Évidemment, ce sombre état des lieux affecte grandement l'humeur de nos protagonistes. De surcroît, les problèmes ne s'arrêtent pas à l'université. Aaron se fait par exemple convoquer au commissariat, la tante de sa petite amie l'accusant de viol. En fait, il n'en est rien, mais la tante veut ainsi exercer un chantage sur Aaron et le punir en quelque sorte de fréquenter une mineure. Nestor, lui, se trouve, malgré ses efforts, toujours en deuxième année, et ne peut ainsi obtenir son diplôme en même temps que ses camarades. 

Dans ce contexte peu aisé, les protagonistes s'accrochent à ce qu'ils peuvent : un yaourt dégusté entre amoureux contre un arbre, une soirée dansante à moindre prix, un moment de recueillement à la fois solennel et joyeux, une prière, un espoir, l'inconditionnel soutien de vos amis. Reste aussi le recours à l'humour. Dans une scène mémorable, Nestor, qui a accueilli chez lui deux étudiantes, se met à danser, avant de s'expliquer. N'ayant rien à leur offrir à manger, il a ainsi décidé de danser pour elles. 

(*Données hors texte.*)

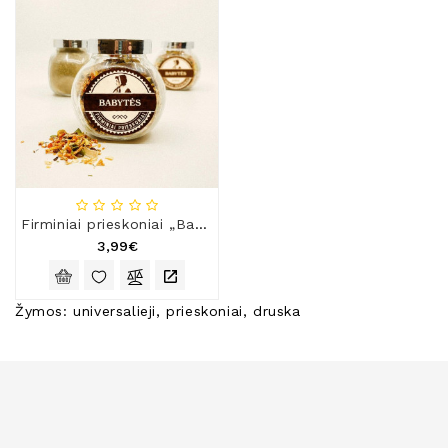
Firminiai prieskoniai „Babytės“
3,99€
Žymos:
universalieji
,
prieskoniai
,
druska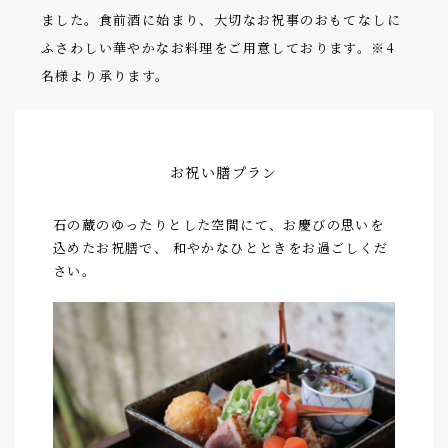
ました。食前酒に始まり、大切なお祝事のおもてなしに
ふさわしい華やかなお料理をご用意しております。※4
名様より承ります。
お祝い膳プラン
石の蔵のゆったりとした空間にて、お慶びの思いを
込めたお祝膳で、 和やかなひとときをお過ごしくだ
さい。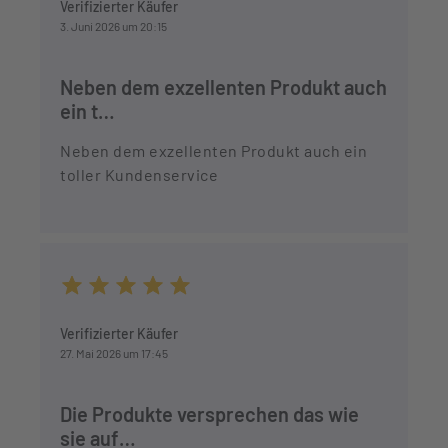
Verifizierter Käufer
3. Juni 2026 um 20:15
Neben dem exzellenten Produkt auch
ein t…
Neben dem exzellenten Produkt auch ein
toller Kundenservice
Durchschnittliche Bewertung von 5 von 5 Sternen
Verifizierter Käufer
27. Mai 2026 um 17:45
Die Produkte versprechen das wie
sie auf…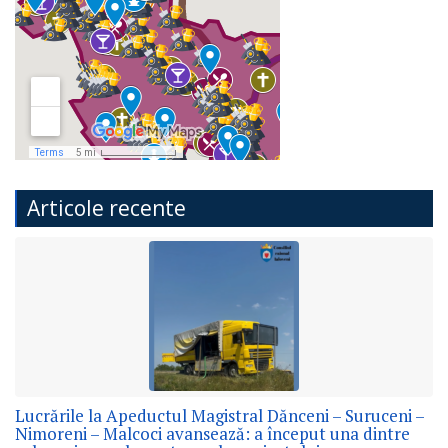
Articole recente
Lucrările la Apeductul Magistral Dănceni – Suruceni –
Nimoreni – Malcoci avansează: a început una dintre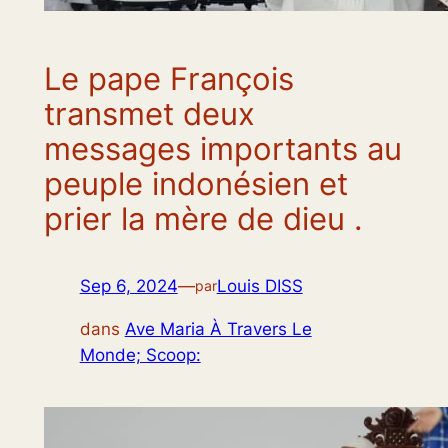
Le pape François
transmet deux
messages importants au
peuple indonésien et
prier la mère de dieu .
Sep 6, 2024
—
Louis DISS
par
dans
Ave Maria À Travers Le
Monde; Scoop: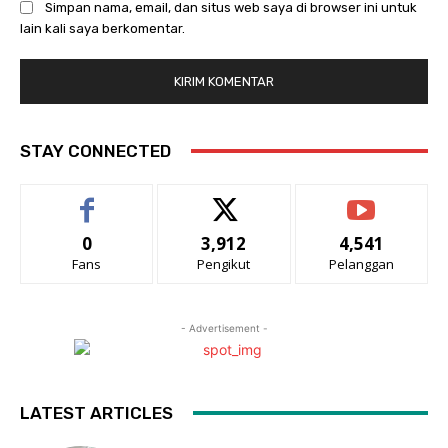
Simpan nama, email, dan situs web saya di browser ini untuk
lain kali saya berkomentar.
STAY CONNECTED
0
3,912
4,541
Fans
Pengikut
Pelanggan
- Advertisement -
LATEST ARTICLES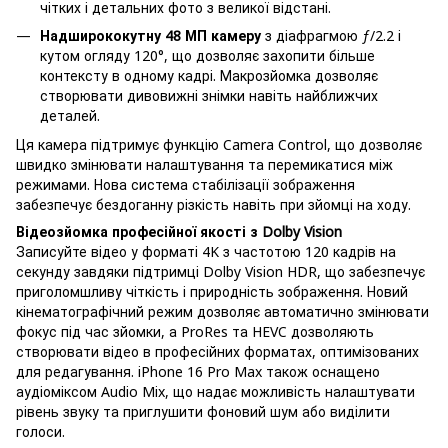
чітких і детальних фото з великої відстані.
Надширококутну 48 МП камеру
з діафрагмою ƒ/2.2 і
кутом огляду 120°, що дозволяє захопити більше
контексту в одному кадрі. Макрозйомка дозволяє
створювати дивовижні знімки навіть найближчих
деталей.
Ця камера підтримує функцію Camera Control, що дозволяє
швидко змінювати налаштування та перемикатися між
режимами. Нова система стабілізації зображення
забезпечує бездоганну різкість навіть при зйомці на ходу.
Відеозйомка професійної якості з Dolby Vision
Записуйте відео у форматі 4K з частотою 120 кадрів на
секунду завдяки підтримці Dolby Vision HDR, що забезпечує
приголомшливу чіткість і природність зображення. Новий
кінематографічний режим дозволяє автоматично змінювати
фокус під час зйомки, а ProRes та HEVC дозволяють
створювати відео в професійних форматах, оптимізованих
для редагування. iPhone 16 Pro Max також оснащено
аудіоміксом Audio Mix, що надає можливість налаштувати
рівень звуку та приглушити фоновий шум або виділити
голоси.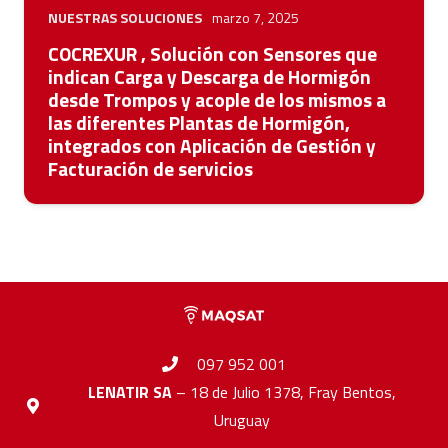
NUESTRAS SOLUCIONES
marzo 7, 2025
COCREXUR , Solución con Sensores que
indican Carga y Descarga de Hormigón
desde Trompos y acople de los mismos a
las diferentes Plantas de Hormigón,
integrados con Aplicación de Gestión y
Facturación de servicios
097 952 001
LENATIR SA
– 18 de Julio 1378, Fray Bentos,
Uruguay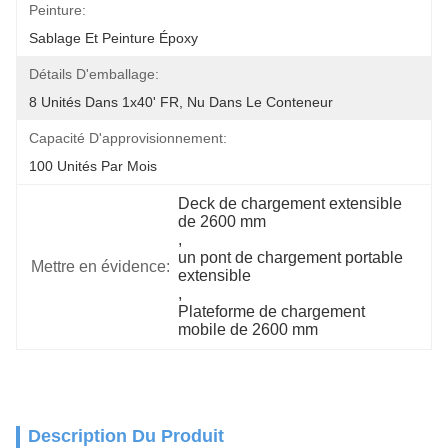
Peinture:
Sablage Et Peinture Époxy
Détails D'emballage:
8 Unités Dans 1x40' FR, Nu Dans Le Conteneur
Capacité D'approvisionnement:
100 Unités Par Mois
Deck de chargement extensible 
de 2600 mm
, 
un pont de chargement portable 
Mettre en évidence:
extensible
, 
Plateforme de chargement 
mobile de 2600 mm
Description Du Produit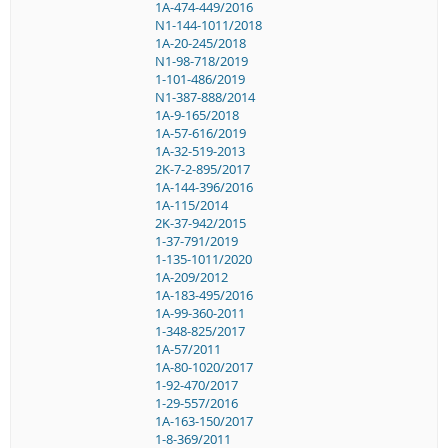
1A-474-449/2016
N1-144-1011/2018
1A-20-245/2018
N1-98-718/2019
1-101-486/2019
N1-387-888/2014
1A-9-165/2018
1A-57-616/2019
1A-32-519-2013
2K-7-2-895/2017
1A-144-396/2016
1A-115/2014
2K-37-942/2015
1-37-791/2019
1-135-1011/2020
1A-209/2012
1A-183-495/2016
1A-99-360-2011
1-348-825/2017
1A-57/2011
1A-80-1020/2017
1-92-470/2017
1-29-557/2016
1A-163-150/2017
1-8-369/2011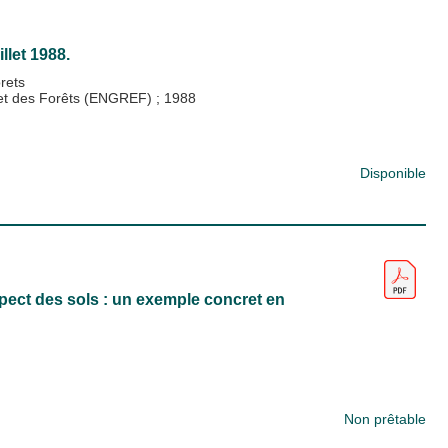
llet 1988.
rets
x et des Forêts (ENGREF)
;
1988
Disponible
espect des sols : un exemple concret en
Non prêtable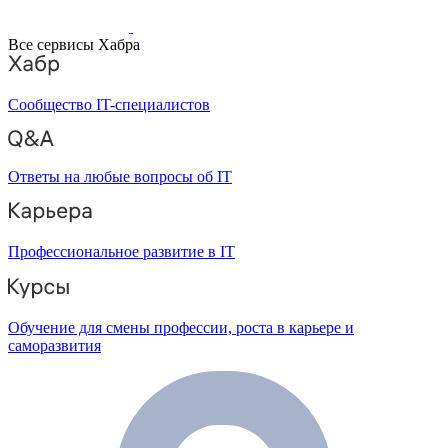
Все сервисы Хабра
Сообщество IT-специалистов
Ответы на любые вопросы об IT
Профессиональное развитие в IT
Обучение для смены профессии, роста в карьере и
саморазвития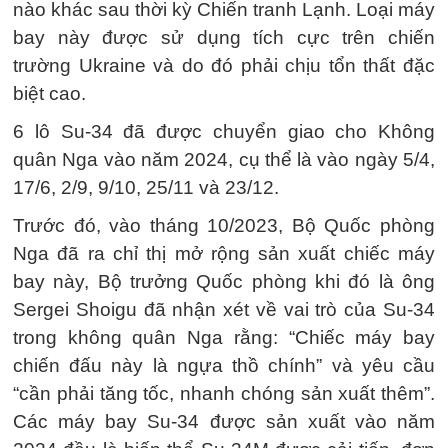
nào khác sau thời kỳ Chiến tranh Lạnh. Loại máy
bay này được sử dụng tích cực trên chiến
trường Ukraine và do đó phải chịu tổn thất đặc
biệt cao.
6 lô Su-34 đã được chuyển giao cho Không
quân Nga vào năm 2024, cụ thể là vào ngày 5/4,
17/6, 2/9, 9/10, 25/11 và 23/12.
Trước đó, vào tháng 10/2023, Bộ Quốc phòng
Nga đã ra chỉ thị mở rộng sản xuất chiếc máy
bay này, Bộ trưởng Quốc phòng khi đó là ông
Sergei Shoigu đã nhận xét về vai trò của Su-34
trong không quân Nga rằng: “Chiếc máy bay
chiến đấu này là ngựa thồ chính” và yêu cầu
“cần phải tăng tốc, nhanh chóng sản xuất thêm”.
Các máy bay Su-34 được sản xuất vào năm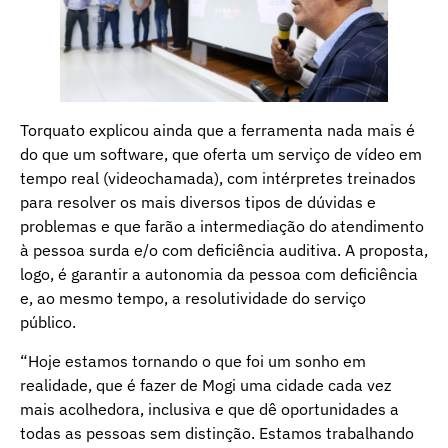
Torquato explicou ainda que a ferramenta nada mais é
do que um software, que oferta um serviço de vídeo em
tempo real (videochamada), com intérpretes treinados
para resolver os mais diversos tipos de dúvidas e
problemas e que farão a intermediação do atendimento
à pessoa surda e/o com deficiência auditiva. A proposta,
logo, é garantir a autonomia da pessoa com deficiência
e, ao mesmo tempo, a resolutividade do serviço
público.
“Hoje estamos tornando o que foi um sonho em
realidade, que é fazer de Mogi uma cidade cada vez
mais acolhedora, inclusiva e que dê oportunidades a
todas as pessoas sem distinção. Estamos trabalhando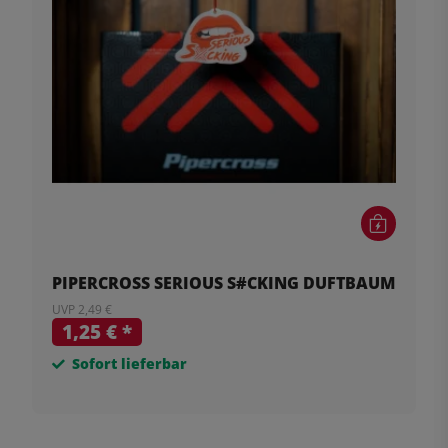
PIPERCROSS SERIOUS S#CKING DUFTBAUM
UVP 2,49 €
1,25 €
*
Sofort lieferbar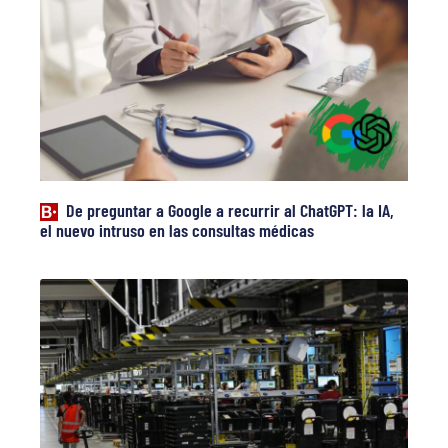
De preguntar a Google a recurrir al ChatGPT: la IA,
el nuevo intruso en las consultas médicas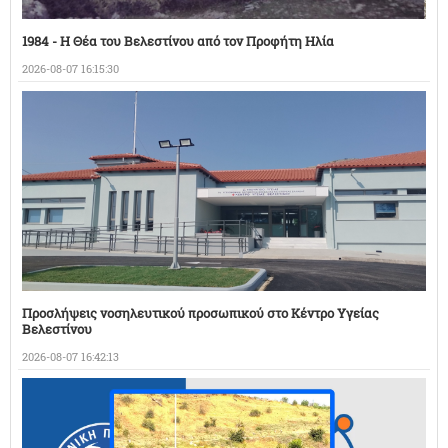
1984 - Η Θέα του Βελεστίνου από τον Προφήτη Ηλία
2026-08-07 16:15:30
Προσλήψεις νοσηλευτικού προσωπικού στο Κέντρο Υγείας
Βελεστίνου
2026-08-07 16:42:13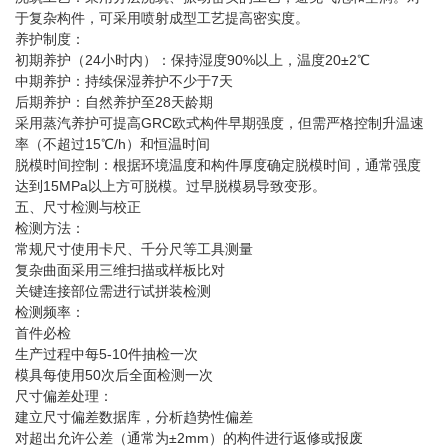
于复杂构件，可采用喷射成型工艺提高密实度。
养护制度：
初期养护（24小时内）：保持湿度90%以上，温度20±2℃
中期养护：持续保湿养护不少于7天
后期养护：自然养护至28天龄期
采用蒸汽养护可提高
GRC欧式构件
早期强度，但需严格控制升温速
率（不超过15℃/h）和恒温时间
脱模时间控制：根据环境温度和构件厚度确定脱模时间，通常强度
达到15MPa以上方可脱模。过早脱模易导致变形。
五、尺寸检测与校正
检测方法：
常规尺寸使用卡尺、千分尺等工具测量
复杂曲面采用三维扫描或样板比对
关键连接部位需进行试拼装检测
检测频率：
首件必检
生产过程中每5-10件抽检一次
模具每使用50次后全面检测一次
尺寸偏差处理：
建立尺寸偏差数据库，分析趋势性偏差
对超出允许公差（通常为±2mm）的构件进行返修或报废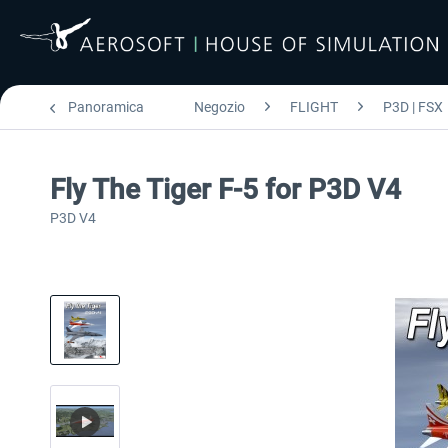
Panoramica
Negozio
FLIGHT
P3D | FSX
Fly The Tiger F-5 for P3D V4
P3D V4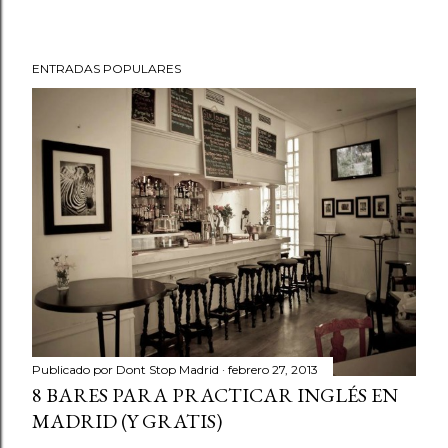
ENTRADAS POPULARES
Publicado por
Dont Stop Madrid
febrero 27, 2013
8 BARES PARA PRACTICAR INGLÉS EN
MADRID (Y GRATIS)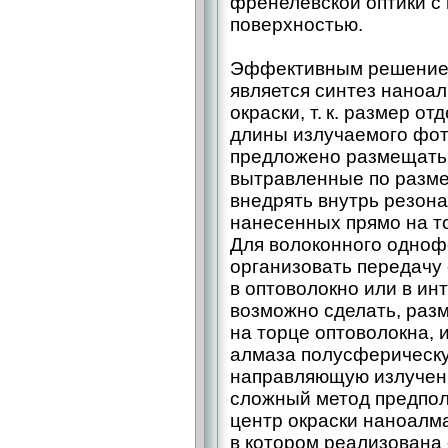
френелевской оптики с
поверхностью.
Эффективным решением
является синтез наноа
окраски, т. к. размер 
длины излучаемого фот
предложено размещать
вытравленные по разме
внедрять внутрь резона
нанесенных прямо на то
Для волоконного одноф
организовать передачу
в оптоволокно или в ин
возможно сделать, раз
на торце оптоволокна, 
алмаза полусферическу
направляющую излучени
сложный метод предпол
центр окраски наноалма
в котором реализована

Nous, étudiants ! s'avère à la fois simple et puissant. Il contribue à nous ouvrir les yeux sur des réalités peu montrées au cinéma. Rafiki Fariala y parle avec son coeur, sans détours. Pour un premier long-métrage, c'est assurément un film courageux, qui pose question, et interroge un système dont l'objectif semble de faire échouer ses étudiants, ou de les décourager. Il s'agit cependant également d'un film de portraitiste, délicat et sensible, dans lequel Fariala reste au plus près de ses camarades, enregistrant leurs doutes, leurs questionnement, leur quotidien - montrant comment ils survivent au jour le jour, envers et malgré tout.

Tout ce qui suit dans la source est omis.